At each stage, theorists reasoned their way through what would be the most proper way to organise society. The word proper in this context changed its bearing depending on the times – the most secure, the most good (in a moral sense), the most productive or efficient, and the most economically properous. Each sought to address fundamental challenges of reach across scale, time and space. Once states became larger in population than small Greek cities, and regular daily interactions amongst all citizens became impossible, the distribution of power at scale became a critical object for the success of states. Hence federal and feudal systems enabled the management of wider areas.
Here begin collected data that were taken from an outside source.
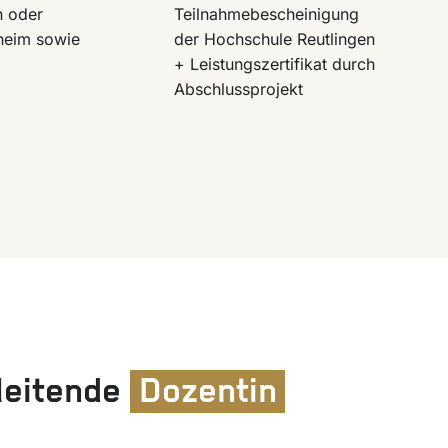
n oder
Teilnahmebescheinigung
heim sowie
der Hochschule Reutlingen
+ Leistungszertifikat durch
Abschlussprojekt
 leitende
Dozentin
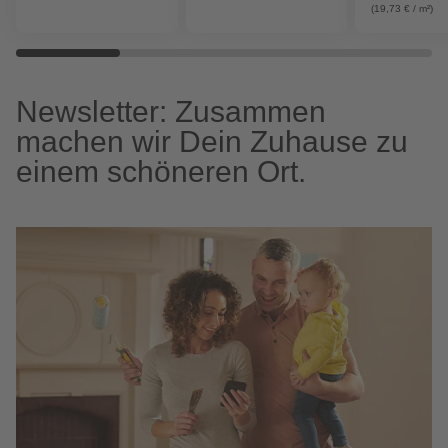
(19,73 € / m²)
Newsletter: Zusammen
machen wir Dein Zuhause zu
einem schöneren Ort.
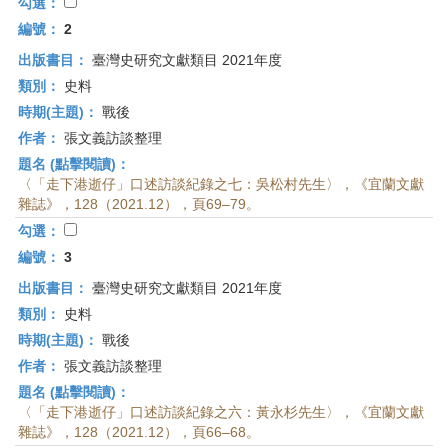
首
勾選：
頁
編號：
2
出版書目：
臺灣史研究文獻類目 2021年度
類別：
史料
時期(主題)：
戰後
作者：
張文義訪談整理
題名 (點擊閱讀)：
〈「走下港逝仔」口述訪談紀錄之七：吳松村先生〉，《宜蘭文獻
雜誌》，128（2021.12），頁69–79。
勾選：
編號：
3
出版書目：
臺灣史研究文獻類目 2021年度
類別：
史料
時期(主題)：
戰後
作者：
張文義訪談整理
題名 (點擊閱讀)：
〈「走下港逝仔」口述訪談紀錄之六：黃永杉先生〉，《宜蘭文獻
雜誌》，128（2021.12），頁66–68。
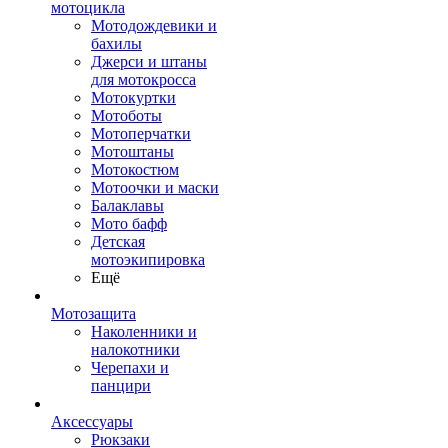
мотоцикла
Мотодождевики и
бахилы
Джерси и штаны
для мотокросса
Мотокуртки
Мотоботы
Мотоперчатки
Мотоштаны
Мотокостюм
Мотоочки и маски
Балаклавы
Мото бафф
Детская
мотоэкипировка
Ещё
Мотозащита
Наколенники и
налокотники
Черепахи и
панцири
Аксессуары
Рюкзаки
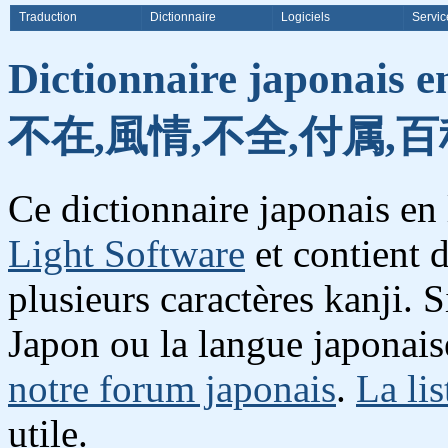
Traduction
Dictionnaire
Logiciels
Servic
Dictionnaire japonais e
不在,風情,不全,付属,百
Ce dictionnaire japonais en
Light Software
et contient 
plusieurs caractères kanji. 
Japon ou la langue japonais
notre forum japonais
.
La lis
utile.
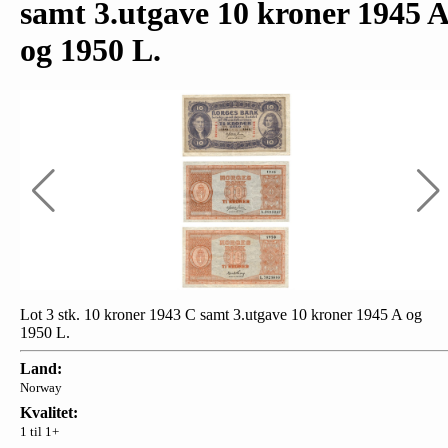
samt 3.utgave 10 kroner 1945 A
og 1950 L.
Lot 3 stk. 10 kroner 1943 C samt 3.utgave 10 kroner 1945 A og
1950 L.
Land:
Norway
Kvalitet:
1 til 1+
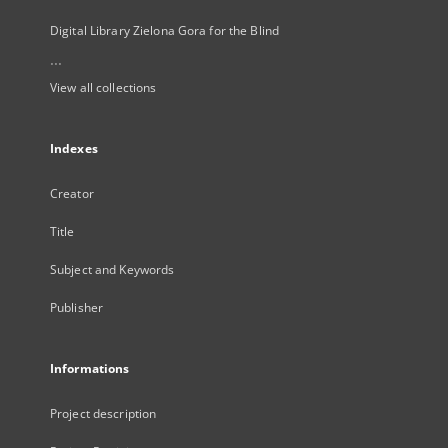
Digital Library Zielona Gora for the Blind
...
View all collections
Indexes
Creator
Title
Subject and Keywords
Publisher
Informations
Project description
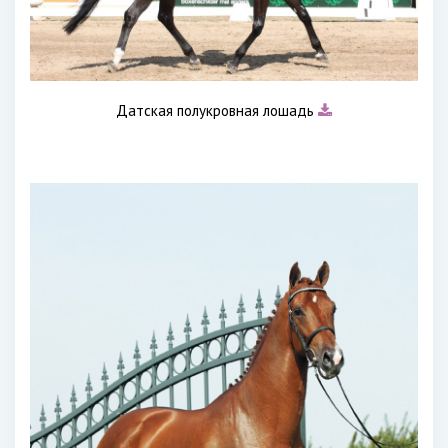
Датская полукровная лошадь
Patrimonial systems faced the challenge of time – retaining cohesion of the state after the death of a ruler. And as States spread control far beyond the geographic boundaries of the home of the ruler, as in the Roman Empire, the challenge of space needed to be confronted.
As empires and States rose and fell through the ages, their declines can invariably be associated with one of these three failures. The modern liberal state however has a curious additional element to it: transcendent scientism. What I mean by this is what I refer to as elevated universals, politico-scientific analyses of the human condition that cause states to be designed in a particular way. There are three that immediately come to mind that serve as useful examples: Rousseau’s General Will, the Rule of Law (which goes back to Aristotle – The Politics, 3.16), and Adam Smith’s Invisible Hand of the market – later extended in Hayek’s writing that formed the basis for late modern capitalism.
Each theory suggested that there lay a principle of human behaviour outside of the individual, elevated, as it were, above singular human interests that could be extrapolated to any human group. That these ideas were universal amounted to a new physics, with immutable and consistent laws. These were political theologies masquerading as science. The new dogma of science, unfettered and unromanticised reason, would govern almost unchallenged for two centuries.
The modern state is in jeopardy, however, as these shibboleths fade in both relevance and application. At the core of the failure of the modern state is a general inequality – of income, wealth and opportunity, where markets serve the strong and discriminate against the weak, and where laws serve to limit the majority and restrict their freedoms while cushioning the elite from the vicissitudes of social development and cycles. Only new ideas can save the state from its death spiral, as legitimacy continues to be redistributed to novel power: corporations, technology, and informal power.